In Alexander Nazaryan’s New York Times book review of Teacher Wars by Dana Goldstein he spoke as if she was being fair and balanced to both sides and we see how well that has worked in cable news. He gives the impresion the book is about how there is an equivolancy between teachers and their represenatives and those trying to reform education. The problem is there isn’t.
He wrote, While Ms. Goldstein is sympathetic to the unionized public-school teacher, she also thinks the profession is hamstrung by a defensive selfishness, harboring too fine a memory for ancient wounds. By ancient does he mean ongoing? Teachers are given all of the responsibility but none of the authority to educate our children in an era of diminishing resources, where they are blamed for not being able to overcome the problems of society, poverty, violence and apathy, while being saddled with experimental curriculums like common core and subjected to VAM evaluations the department of education admits to being wrong over a third of the time. I’m a teacher and I ask you just when am I supposed to get over this?
He then went on to use Albert Shanker a former union boss, who never gets praised by the right for coming up with charter schools but who is often criticized for saying, I don’t represent children I represent teachers, to prove his and the books point that unions have been out of touch. The problem is he never said it and for either Nazarryan or Goldstein to perpetrate this myth is irresponsible and bad journalism and may just show their biases.

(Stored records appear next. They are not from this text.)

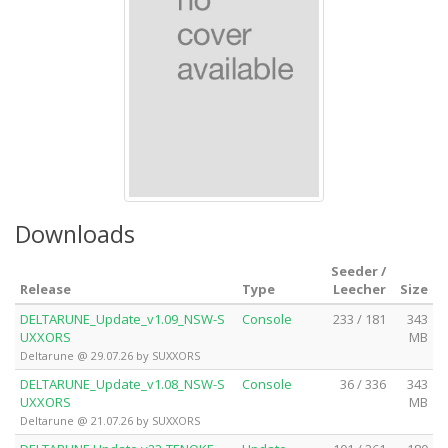
Downloads
Seeder /
Release
Type
Leecher
Size
DELTARUNE_Update_v1.09_NSW-S
Console
233 / 181
343
UXXORS
MB
Deltarune @ 29.07.26 by SUXXORS
DELTARUNE_Update_v1.08_NSW-S
Console
36 / 336
343
UXXORS
MB
Deltarune @ 21.07.26 by SUXXORS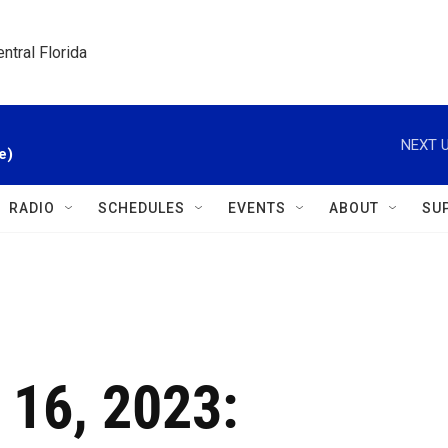
ntral Florida
NEXT U
e)
RADIO
SCHEDULES
EVENTS
ABOUT
SU
 16, 2023:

But worst of all where are the mentions of the hundreds and hundreds of charter schools that have opened, taken public money and closed leaving families in a lurch, over 260 of them have done so in my home state of Florida alone. Or how about the charter schools that council out poor performers and kids with academic problems, don’t take disabled or ESOL students, suffer from massive staff turnover or the millions they spend to influence policy? Nowhere, but I’m supposed to get over some ancient slights.
I found his last statement the most repugnant of all. “Watching a great teacher at work can feel like watching a magic show,” Ms. Goldstein writes after visiting an elementary school in Newark. Her book is, above all, a tribute to these magicians, a plea for more wizards in the classroom. As if this makes up for union and teacher bashing for several paragraphs.
A plea for more wizards in the classroom? Teaching is hard work not magic and we will see less and less of it as the teaching profession is being reduced to a service profession. At the same time magic solutions are often all that the reform movement is offering.
There are problems in education, problems created by inadequate resources and by pretending poverty does not exist. The answer is not to demonize and marginalize teachers but to fix the problems. Siphoning away even more resources and outsourcing our children’s education to the reform movement who often is more concerned with bottom line than educating our children something the review also fails to mention, are not solution we should entertain.
There is a war against public school teachers and public education going on, and sadly those seeking to profit off it, including “fair and balanced” authors are winning.